> [What this task involves] Please find every line in the records below that contains the word "Here", and copy it.

== Records for this task

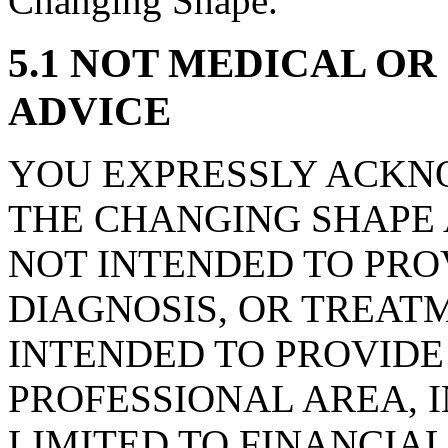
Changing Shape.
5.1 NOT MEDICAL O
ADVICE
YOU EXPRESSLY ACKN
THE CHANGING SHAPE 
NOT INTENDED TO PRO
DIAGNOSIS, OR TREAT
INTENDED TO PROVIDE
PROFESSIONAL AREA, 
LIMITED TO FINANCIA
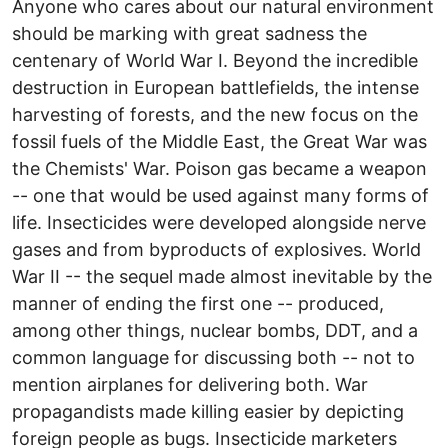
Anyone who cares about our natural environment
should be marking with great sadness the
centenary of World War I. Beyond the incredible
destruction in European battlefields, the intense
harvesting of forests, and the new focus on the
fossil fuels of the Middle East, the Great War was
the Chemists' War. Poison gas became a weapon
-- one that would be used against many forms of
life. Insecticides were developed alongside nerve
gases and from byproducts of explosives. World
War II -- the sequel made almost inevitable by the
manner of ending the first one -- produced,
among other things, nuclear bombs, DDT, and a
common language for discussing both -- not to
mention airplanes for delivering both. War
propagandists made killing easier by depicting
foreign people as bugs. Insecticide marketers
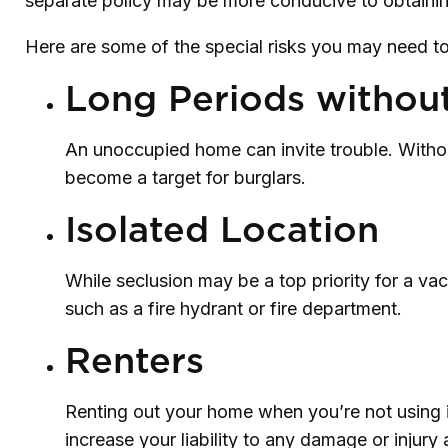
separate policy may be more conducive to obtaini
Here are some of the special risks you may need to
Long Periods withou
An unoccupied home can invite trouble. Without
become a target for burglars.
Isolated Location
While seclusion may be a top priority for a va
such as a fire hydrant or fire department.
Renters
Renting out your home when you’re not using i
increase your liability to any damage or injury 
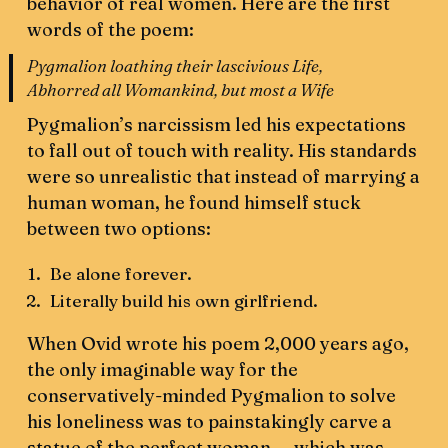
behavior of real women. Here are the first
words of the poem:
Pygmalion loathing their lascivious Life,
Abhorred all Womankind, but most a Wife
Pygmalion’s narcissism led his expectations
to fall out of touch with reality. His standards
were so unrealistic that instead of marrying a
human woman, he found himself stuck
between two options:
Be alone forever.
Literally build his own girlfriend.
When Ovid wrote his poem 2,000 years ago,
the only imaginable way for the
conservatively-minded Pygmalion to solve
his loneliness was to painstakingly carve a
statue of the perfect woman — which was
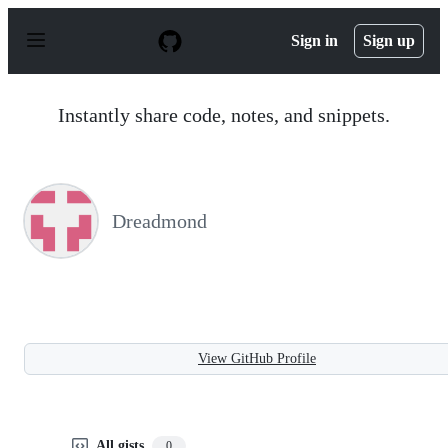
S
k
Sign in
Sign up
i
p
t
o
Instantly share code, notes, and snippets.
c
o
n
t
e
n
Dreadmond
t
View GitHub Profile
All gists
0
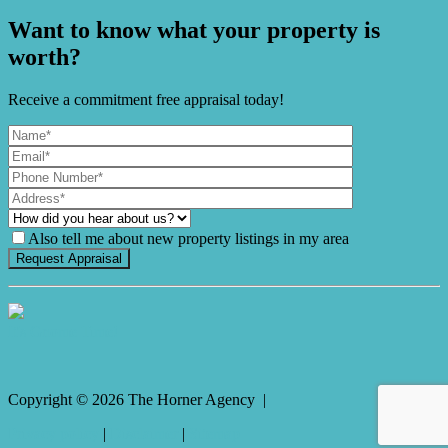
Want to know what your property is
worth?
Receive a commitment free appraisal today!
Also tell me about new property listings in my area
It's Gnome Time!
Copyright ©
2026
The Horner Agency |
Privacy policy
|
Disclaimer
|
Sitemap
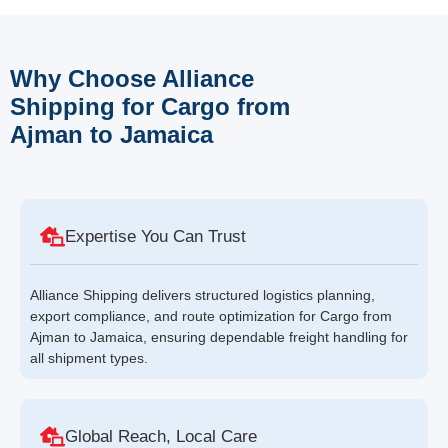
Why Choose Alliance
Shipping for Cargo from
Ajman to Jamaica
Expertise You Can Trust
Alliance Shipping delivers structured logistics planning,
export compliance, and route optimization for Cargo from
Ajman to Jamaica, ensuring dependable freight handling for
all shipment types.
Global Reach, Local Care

====

> [Result of this task]
Here are some of the special risks you may need to
behavior of real women. Here are the first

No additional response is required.